### MATERIAL PROVIDED
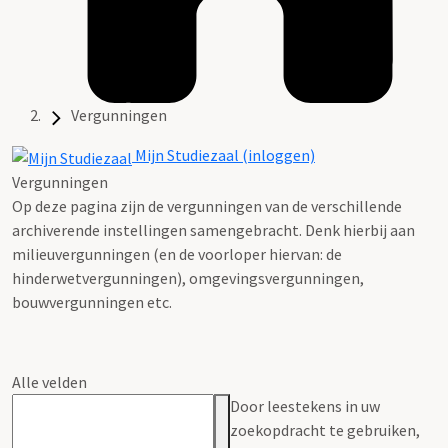
Vergunningen
Mijn Studiezaal (inloggen)
Vergunningen
Op deze pagina zijn de vergunningen van de verschillende
archiverende instellingen samengebracht. Denk hierbij aan
milieuvergunningen (en de voorloper hiervan: de
hinderwetvergunningen), omgevingsvergunningen,
bouwvergunningen etc.
Alle velden
Door leestekens in uw
zoekopdracht te gebruiken,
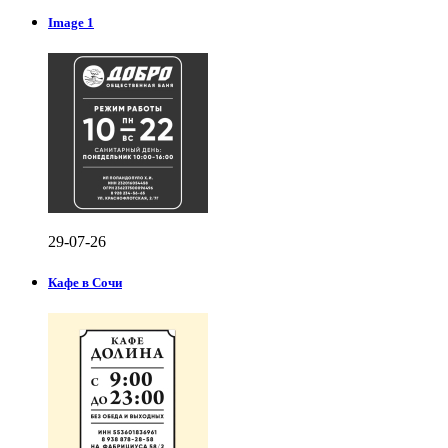
Image 1
29-07-26
Кафе в Сочи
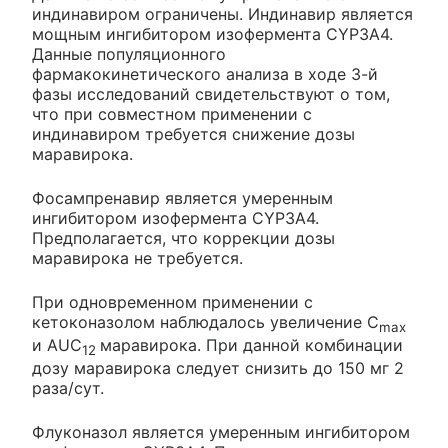
индинавиром ограничены. Индинавир является
мощным ингибитором изофермента CYP3A4.
Данные популяционного
фармакокинетического анализа в ходе 3-й
фазы исследований свидетельствуют о том,
что при совместном применении с
индинавиром требуется снижение дозы
маравирока.
Фосампренавир является умеренным
ингибитором изофермента CYP3A4.
Предполагается, что коррекции дозы
маравирока не требуется.
При одновременном применении с
кетоконазолом наблюдалось увеличение C
max
и AUC
маравирока. При данной комбинации
12
дозу маравирока следует снизить до 150 мг 2
раза/сут.
Флуконазол является умеренным ингибитором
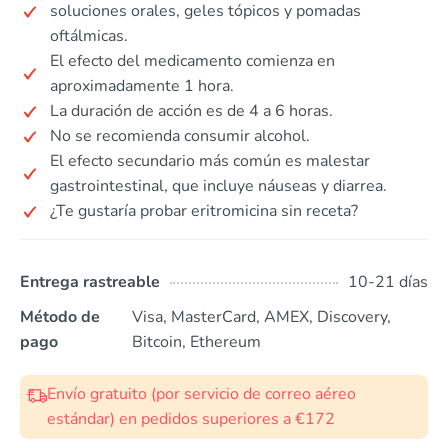
soluciones orales, geles tópicos y pomadas
oftálmicas.
El efecto del medicamento comienza en
aproximadamente 1 hora.
La duración de acción es de 4 a 6 horas.
No se recomienda consumir alcohol.
El efecto secundario más común es malestar
gastrointestinal, que incluye náuseas y diarrea.
¿Te gustaría probar eritromicina sin receta?
Entrega rastreable
10-21 días
Método de
Visa, MasterCard, AMEX, Discovery,
pago
Bitcoin, Ethereum
Envío gratuito (por servicio de correo aéreo
estándar) en pedidos superiores a €172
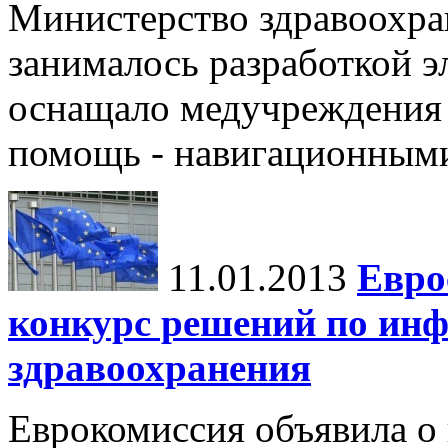
Министерство здравоохран
занималось разработкой э
оснащало медучреждения 
помощь - навигационным
11.01.2013
Евро
конкурс решений по ин
здравоохранения
Еврокомиссия объявила о 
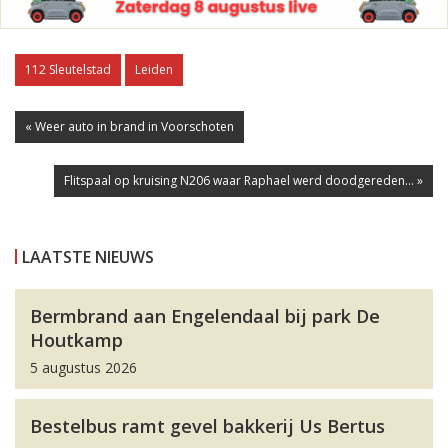
112 Sleutelstad
Leiden
« Weer auto in brand in Voorschoten
Flitspaal op kruising N206 waar Raphael werd doodgereden... »
LAATSTE NIEUWS
Bermbrand aan Engelendaal bij park De
Houtkamp
5 augustus 2026
Bestelbus ramt gevel bakkerij Us Bertus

### EXERCISE DESCRIPTION
Drop the pictures, then write out everything else in the records exactly.

### YOUR RESPONSE
Vergunningen
Mijn Studiezaal (inloggen)
Vergunningen
Op deze pagina zijn de vergunningen van de verschillende
archiverende instellingen samengebracht. Denk hierbij aan
milieuvergunningen (en de voorloper hiervan: de
hinderwetvergunningen), omgevingsvergunningen,
bouwvergunningen etc.
Alle velden
Door leestekens in uw
zoekopdracht te gebruiken,
Image 1
29-07-26
Кафе в Сочи
индинавиром ограничены. Индинавир является
мощным ингибитором изофермента CYP3A4.
Данные популяционного
фармакокинетического анализа в ходе 3-й
фазы исследований свидетельствуют о том,
что при совместном применении с
индинавиром требуется снижение дозы
маравирока.
Фосампренавир является умеренным
ингибитором изофермента CYP3A4.
Предполагается, что коррекции дозы
маравирока не требуется.
При одновременном применении с
кетоконазолом наблюдалось увеличение C
max
и AUC
маравирока. При данной комбинации
12
дозу маравирока следует снизить до 150 мг 2
раза/сут.
Флуконазол является умеренным ингибитором
soluciones orales, geles tópicos y pomadas
oftálmicas.
El efecto del medicamento comienza en
aproximadamente 1 hora.
La duración de acción es de 4 a 6 horas.
No se recomienda consumir alcohol.
El efecto secundario más común es malestar
gastrointestinal, que incluye náuseas y diarrea.
¿Te gustaría probar eritromicina sin receta?
Entrega rastreable
10-21 días
Método de
Visa, MasterCard, AMEX, Discovery,
pago
Bitcoin, Ethereum
Envío gratuito (por servicio de correo aéreo
estándar) en pedidos superiores a €172
Министерство здравоохран
занималось разработкой э
оснащало медучреждения 
помощь - навигационным
11.01.2013
Евро
конкурс решений по ин
здравоохранения
Еврокомиссия объявила о 
112 Sleutelstad
Leiden
« Weer auto in brand in Voorschoten
Flitspaal op kruising N206 waar Raphael werd doodgereden... »
LAATSTE NIEUWS
Bermbrand aan Engelendaal bij park De
Houtkamp
5 augustus 2026
Bestelbus ramt gevel bakkerij Us Bertus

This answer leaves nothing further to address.